Displaced migrants bake bread and cook in an abandoned building on the outskirts of Horgos, Serbia, near the Hungarian border on April 15. File photo by Edvard Moinar/EPA-EFE
June 20 (UPI) -- Hungary's Parliament passed a new law Wednesday that allows the government to prosecute individuals who help undocumented migrants in the country.
Wednesday's vote of the 'Stop Soros' law saw 160 lawmakers vote in favor, with just 18 voting against.
Hungarian Prime Minister Viktor Orban's Fidesz Party, which holds a supermajority in parliament, assured smooth passage of the law.
The legislation -- named after Hungarian-American billionaire activist George Soros -- targets rights groups and criminalizes the act of assisting undocumented migrants. It also allows for the incarceration of individuals or the banning of organizations. Orban's government has accused Soros of supporting Muslim migrants.
Under the new law, anyone can be jailed for working for or with non-governmental organizations involved in helping or campaigning for asylum seekers. Additionally, the new measure will prevent asylum seekers from claiming protection in Hungary if they are not directly threatened with persecution.
Amnesty International called Hungary's new law "draconian" and noted the irony of the legislation passing on World Refugee Day.

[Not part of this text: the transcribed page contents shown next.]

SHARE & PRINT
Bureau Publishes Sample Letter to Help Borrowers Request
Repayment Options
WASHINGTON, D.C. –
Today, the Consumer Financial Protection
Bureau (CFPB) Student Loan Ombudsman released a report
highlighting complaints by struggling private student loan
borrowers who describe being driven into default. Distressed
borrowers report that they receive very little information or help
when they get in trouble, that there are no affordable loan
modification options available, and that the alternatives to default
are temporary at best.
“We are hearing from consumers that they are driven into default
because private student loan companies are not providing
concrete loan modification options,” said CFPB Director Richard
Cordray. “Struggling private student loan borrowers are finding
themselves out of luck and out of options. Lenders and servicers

"It is a bitter irony that as the world marks World Refugee Day, the Hungarian Parliament voted today to introduce a law that targets organizations and individuals who support asylum-seekers, refugees and migrants," Gauri van Gulik, Amnesty International's European director, said.
"Criminalizing essential and legitimate human rights work is a brazen attack on people seeking safe haven from persecution and those who carry out admirable work to help them. It is a new low point in an intensifying crackdown on civil society and it is something we will resist every step of the way."
Human Rights Watch, which opposes the law, said last month it would punish "legal and necessary" activities in Hungary.
"This bill is the latest salvo in the Hungarian government's war on refugees and those who help them," Benjamin Ward, deputy Europe and Central Asia director at Human Rights Watch, said in a statement.